Now that revising health care at the Federal level seems to be postponed, again, or perhaps dead, we have begun to hear about tax reform. And we’ve heard that tax reform, dealing as it does with money even more than health care, will be that much more difficult to modify.
All of a sudden waste, fraud, and abuse, the triumvirate of economic boogeymen, have been highlighted in the media to once again, like inclement weather, immigration, North Korea, and many other bright shiny objects, distract us from the real problems we all face in our daily lives that could be addressed by our elected officials had they but the courage to do so.
There are a lot of things worse than wasting money, but that waste (and fraud and abuse) does seem to really get next to us and pops up regularly, therefore, to deflect our attention.
There’s not much you and I can do about the staggering amount of value our Federal and State governments throw about, almost haphazardly, pandering to one lobbyist, one vested interest after another, except vote more carefully – which we don’t seem willing or able to do.
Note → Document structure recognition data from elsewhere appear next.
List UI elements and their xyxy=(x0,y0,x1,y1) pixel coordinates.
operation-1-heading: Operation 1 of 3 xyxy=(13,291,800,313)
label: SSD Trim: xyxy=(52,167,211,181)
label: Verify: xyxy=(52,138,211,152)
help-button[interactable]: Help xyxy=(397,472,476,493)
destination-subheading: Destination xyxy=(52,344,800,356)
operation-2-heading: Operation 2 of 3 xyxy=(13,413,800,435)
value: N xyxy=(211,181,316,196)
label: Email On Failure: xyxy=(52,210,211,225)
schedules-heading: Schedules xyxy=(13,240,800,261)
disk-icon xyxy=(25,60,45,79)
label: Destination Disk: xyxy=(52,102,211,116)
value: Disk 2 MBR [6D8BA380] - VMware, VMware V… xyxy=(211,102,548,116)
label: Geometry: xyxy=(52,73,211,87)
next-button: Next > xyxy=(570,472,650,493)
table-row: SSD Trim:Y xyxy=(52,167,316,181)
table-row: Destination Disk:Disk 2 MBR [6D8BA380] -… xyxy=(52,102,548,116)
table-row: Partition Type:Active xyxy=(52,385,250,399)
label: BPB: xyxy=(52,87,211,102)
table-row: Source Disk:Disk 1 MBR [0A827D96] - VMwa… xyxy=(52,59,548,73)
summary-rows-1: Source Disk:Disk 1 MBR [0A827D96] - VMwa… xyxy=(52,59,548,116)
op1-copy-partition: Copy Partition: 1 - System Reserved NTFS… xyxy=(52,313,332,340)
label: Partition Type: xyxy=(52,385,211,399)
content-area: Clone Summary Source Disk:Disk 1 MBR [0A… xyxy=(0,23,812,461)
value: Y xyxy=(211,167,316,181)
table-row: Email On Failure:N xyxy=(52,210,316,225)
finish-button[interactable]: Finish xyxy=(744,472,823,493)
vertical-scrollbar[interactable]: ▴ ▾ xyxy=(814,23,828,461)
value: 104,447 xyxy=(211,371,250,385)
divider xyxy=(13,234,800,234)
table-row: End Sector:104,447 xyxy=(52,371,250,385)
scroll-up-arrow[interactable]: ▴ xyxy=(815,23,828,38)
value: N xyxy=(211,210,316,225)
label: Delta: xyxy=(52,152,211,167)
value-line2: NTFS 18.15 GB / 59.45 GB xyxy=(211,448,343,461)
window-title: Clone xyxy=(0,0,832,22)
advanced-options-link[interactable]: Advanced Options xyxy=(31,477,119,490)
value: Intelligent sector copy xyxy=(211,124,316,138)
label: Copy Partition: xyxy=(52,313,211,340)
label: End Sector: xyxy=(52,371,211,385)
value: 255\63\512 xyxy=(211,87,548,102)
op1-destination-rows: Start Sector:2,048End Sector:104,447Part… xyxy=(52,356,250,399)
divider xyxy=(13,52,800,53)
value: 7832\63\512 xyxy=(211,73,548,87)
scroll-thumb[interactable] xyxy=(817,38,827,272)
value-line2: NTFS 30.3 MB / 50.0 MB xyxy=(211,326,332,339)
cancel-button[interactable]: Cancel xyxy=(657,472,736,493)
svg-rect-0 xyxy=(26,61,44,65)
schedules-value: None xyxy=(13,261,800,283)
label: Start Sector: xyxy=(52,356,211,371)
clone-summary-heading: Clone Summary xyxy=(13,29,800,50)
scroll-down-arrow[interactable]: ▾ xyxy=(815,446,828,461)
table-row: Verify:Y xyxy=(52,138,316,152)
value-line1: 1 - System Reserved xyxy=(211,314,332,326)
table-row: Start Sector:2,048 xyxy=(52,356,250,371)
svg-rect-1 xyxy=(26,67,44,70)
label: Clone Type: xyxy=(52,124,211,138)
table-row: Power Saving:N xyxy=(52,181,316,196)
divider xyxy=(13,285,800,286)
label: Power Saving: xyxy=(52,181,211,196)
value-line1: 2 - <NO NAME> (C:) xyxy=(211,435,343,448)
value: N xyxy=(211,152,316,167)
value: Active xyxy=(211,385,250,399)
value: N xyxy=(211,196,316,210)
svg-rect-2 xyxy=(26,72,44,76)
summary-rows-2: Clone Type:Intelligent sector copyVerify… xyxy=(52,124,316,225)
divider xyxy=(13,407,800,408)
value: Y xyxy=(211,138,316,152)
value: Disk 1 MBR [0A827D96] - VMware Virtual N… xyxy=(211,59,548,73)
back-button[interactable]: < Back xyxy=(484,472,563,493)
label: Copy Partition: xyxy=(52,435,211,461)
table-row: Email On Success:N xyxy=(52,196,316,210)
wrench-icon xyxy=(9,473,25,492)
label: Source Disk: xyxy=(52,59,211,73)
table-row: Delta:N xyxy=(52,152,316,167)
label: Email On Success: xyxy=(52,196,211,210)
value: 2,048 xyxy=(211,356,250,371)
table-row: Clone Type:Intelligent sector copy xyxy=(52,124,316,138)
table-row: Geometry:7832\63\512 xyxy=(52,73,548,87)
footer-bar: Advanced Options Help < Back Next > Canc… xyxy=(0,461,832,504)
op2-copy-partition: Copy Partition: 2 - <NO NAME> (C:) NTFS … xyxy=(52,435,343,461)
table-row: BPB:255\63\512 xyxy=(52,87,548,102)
There are, however, some things we can do at a more local governmental level, and some of us in fact are doing just that.
For examples take a look at the front page of the Douglas County Herald published on September 28, 2017. In an article about the Ava R-I School Board, by far the largest consumer of our property taxes, we note that the construction of a very large storage building for our district will be supervised by the Ava School’s Maintenance Director Monte Valentine and Ava High School students studying the building trades will be afforded the opportunity to put their “book learning” to practical use by assisting in that construction project.
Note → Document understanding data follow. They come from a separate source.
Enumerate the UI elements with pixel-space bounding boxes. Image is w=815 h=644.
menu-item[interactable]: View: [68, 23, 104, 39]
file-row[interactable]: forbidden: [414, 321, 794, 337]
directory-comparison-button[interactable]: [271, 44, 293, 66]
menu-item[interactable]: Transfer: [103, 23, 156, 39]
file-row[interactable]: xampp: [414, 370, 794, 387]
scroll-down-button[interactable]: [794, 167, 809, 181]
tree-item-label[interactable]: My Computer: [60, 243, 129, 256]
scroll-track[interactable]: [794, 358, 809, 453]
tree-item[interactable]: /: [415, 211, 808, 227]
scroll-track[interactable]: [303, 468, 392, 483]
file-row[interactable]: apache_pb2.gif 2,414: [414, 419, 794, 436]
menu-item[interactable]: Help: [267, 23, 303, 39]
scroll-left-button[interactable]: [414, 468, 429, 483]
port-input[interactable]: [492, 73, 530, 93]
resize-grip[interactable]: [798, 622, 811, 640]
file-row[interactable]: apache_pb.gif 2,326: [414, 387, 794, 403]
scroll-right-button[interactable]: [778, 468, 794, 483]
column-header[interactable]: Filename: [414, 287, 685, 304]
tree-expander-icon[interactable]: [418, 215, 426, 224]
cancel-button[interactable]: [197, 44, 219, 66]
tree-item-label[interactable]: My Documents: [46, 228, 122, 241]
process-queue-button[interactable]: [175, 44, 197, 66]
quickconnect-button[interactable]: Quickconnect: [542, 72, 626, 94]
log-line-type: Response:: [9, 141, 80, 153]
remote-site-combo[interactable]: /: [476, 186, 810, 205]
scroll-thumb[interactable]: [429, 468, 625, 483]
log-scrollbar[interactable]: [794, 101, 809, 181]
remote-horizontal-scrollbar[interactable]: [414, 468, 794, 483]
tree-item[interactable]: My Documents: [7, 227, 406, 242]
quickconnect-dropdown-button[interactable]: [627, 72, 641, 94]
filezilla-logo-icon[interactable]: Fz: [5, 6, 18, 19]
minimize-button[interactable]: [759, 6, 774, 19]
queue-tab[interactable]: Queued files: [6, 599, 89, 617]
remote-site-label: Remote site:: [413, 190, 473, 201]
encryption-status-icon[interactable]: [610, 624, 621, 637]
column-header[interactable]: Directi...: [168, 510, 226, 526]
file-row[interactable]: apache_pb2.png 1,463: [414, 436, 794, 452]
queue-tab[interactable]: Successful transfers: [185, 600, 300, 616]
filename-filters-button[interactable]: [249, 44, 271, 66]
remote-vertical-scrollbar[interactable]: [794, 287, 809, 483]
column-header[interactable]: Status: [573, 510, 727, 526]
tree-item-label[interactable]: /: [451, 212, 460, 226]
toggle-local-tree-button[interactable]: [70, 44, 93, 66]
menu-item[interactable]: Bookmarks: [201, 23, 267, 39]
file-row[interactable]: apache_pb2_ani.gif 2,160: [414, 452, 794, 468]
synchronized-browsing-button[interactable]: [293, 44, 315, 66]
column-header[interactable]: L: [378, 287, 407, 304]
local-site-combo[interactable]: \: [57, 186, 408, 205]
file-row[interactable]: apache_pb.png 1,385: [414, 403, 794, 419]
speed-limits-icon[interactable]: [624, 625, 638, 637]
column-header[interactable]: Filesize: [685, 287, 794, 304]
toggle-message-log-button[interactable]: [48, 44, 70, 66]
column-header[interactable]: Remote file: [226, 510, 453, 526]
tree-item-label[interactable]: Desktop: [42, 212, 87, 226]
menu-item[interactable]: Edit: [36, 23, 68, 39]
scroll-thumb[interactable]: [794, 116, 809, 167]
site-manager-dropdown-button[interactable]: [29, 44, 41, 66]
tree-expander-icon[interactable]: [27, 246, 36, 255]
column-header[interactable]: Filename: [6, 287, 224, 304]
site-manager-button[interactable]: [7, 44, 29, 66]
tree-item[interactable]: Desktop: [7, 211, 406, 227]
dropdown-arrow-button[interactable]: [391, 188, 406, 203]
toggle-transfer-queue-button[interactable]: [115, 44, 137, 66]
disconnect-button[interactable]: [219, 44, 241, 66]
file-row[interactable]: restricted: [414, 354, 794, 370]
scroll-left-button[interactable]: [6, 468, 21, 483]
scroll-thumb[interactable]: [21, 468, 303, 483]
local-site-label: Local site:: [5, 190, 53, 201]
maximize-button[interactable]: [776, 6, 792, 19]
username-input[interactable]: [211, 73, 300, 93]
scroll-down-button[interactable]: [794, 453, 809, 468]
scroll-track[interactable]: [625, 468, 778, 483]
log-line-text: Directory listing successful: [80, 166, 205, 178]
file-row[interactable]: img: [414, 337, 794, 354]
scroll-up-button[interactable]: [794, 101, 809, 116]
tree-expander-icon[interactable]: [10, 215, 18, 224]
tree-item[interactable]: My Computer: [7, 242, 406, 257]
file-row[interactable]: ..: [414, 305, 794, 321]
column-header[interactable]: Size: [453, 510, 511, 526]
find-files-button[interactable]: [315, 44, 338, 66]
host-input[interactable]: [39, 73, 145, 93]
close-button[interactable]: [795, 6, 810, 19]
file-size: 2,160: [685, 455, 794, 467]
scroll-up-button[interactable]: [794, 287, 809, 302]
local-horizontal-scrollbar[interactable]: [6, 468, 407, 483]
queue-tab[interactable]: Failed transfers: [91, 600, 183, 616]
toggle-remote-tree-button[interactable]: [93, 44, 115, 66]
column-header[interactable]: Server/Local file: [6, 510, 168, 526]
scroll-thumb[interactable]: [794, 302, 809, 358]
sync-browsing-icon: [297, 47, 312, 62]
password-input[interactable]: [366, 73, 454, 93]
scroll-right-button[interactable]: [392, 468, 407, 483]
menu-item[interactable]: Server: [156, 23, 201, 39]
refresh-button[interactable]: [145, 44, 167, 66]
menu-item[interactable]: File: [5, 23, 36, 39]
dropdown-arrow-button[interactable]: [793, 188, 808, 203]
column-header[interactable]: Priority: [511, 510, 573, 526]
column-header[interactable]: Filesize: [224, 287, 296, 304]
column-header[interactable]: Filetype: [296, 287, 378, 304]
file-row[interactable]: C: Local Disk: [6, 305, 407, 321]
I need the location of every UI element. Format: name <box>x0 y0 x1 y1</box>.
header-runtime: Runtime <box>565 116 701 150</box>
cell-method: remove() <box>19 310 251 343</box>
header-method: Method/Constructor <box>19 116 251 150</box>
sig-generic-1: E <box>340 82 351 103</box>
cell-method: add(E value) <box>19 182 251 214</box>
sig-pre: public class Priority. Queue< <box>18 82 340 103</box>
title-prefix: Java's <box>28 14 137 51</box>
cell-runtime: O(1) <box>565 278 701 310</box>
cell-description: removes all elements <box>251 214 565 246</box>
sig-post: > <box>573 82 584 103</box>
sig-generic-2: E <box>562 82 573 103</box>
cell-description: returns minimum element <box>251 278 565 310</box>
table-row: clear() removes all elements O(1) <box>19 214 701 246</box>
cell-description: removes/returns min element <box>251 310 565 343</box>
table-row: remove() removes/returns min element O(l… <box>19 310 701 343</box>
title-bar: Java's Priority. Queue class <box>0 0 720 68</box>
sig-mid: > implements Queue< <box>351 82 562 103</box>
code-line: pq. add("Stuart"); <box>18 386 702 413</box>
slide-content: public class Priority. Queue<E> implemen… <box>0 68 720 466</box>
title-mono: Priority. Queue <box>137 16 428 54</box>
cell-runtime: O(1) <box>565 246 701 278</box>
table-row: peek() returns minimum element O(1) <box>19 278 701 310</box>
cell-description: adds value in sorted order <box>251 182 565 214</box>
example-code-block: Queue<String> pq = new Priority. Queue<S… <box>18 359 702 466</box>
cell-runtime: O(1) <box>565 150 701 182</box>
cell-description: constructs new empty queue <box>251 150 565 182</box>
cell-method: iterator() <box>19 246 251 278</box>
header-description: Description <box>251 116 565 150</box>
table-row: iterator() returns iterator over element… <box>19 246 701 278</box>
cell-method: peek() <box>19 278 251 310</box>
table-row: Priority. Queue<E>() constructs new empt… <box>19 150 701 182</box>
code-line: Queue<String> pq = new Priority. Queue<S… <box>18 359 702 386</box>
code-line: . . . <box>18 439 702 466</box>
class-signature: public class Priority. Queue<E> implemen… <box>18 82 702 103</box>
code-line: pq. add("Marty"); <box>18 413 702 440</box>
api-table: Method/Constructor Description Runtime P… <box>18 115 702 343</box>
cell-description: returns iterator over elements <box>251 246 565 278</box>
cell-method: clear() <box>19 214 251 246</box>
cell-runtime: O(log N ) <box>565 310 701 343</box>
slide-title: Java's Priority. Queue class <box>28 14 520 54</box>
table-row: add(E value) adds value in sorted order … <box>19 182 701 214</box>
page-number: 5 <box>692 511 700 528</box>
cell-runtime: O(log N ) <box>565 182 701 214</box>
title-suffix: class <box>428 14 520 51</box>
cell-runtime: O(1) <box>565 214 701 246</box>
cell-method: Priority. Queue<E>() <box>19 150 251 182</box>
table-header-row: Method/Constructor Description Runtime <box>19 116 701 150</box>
The aspects of that project were not revealed but it stands to reason that rather than let contracts for the construction, doing some or all of the work “in house” will not only provide everyone involved with workaday practical experiences but will hopefully lower the cost, improve the quality, and might even speed the job along.
Elsewhere it was reported that instead of paying to have some playground equipment delivered, our School Superintendent Dr. Jason Dial actually collected the equipment and delivered it himself. Not delegate the delivery to another district employee, not ask for volunteers, but did it himself.
In another front page article Mayor David Norman, discovering that some benches were needed around the City Park playground area, plans to contact Ray Davison, Ava R-I Industrial Arts teacher, to see if his students might be interested in building those benches for the city. Mayor Norman could have picked up the phone and called Benches-R-Us and ordered what the city needed. Another winning idea all the way around.
Yes, these are relatively small savings when compared to the overall budgets of these entities. And, yes, there are work force, liability, tax, and propriety issues to deal with when governmental officials like the school board, superintendent and the mayor avoid the general economy to secure necessary goods and services as they have done here. But look at the messages they are sending beyond that so important one of frugality as they protect our hard-earned and unhappily-surrendered taxes. Our students are getting the life experience often neglected in a school’s intellectual atmosphere. Our citizens are seeing the fruits of the education we are financing. And we are all seeing what can be done “in-house” if we but expend the energy to look around and improvise rather than pick up the phone and order.
If larger governmental agencies and even other local ones picked up on these messages and went to the added trouble, as these people have, of using what we have in our own hands to accomplish what we need done, think of all the intangible benefits we would share. And the money we’d save.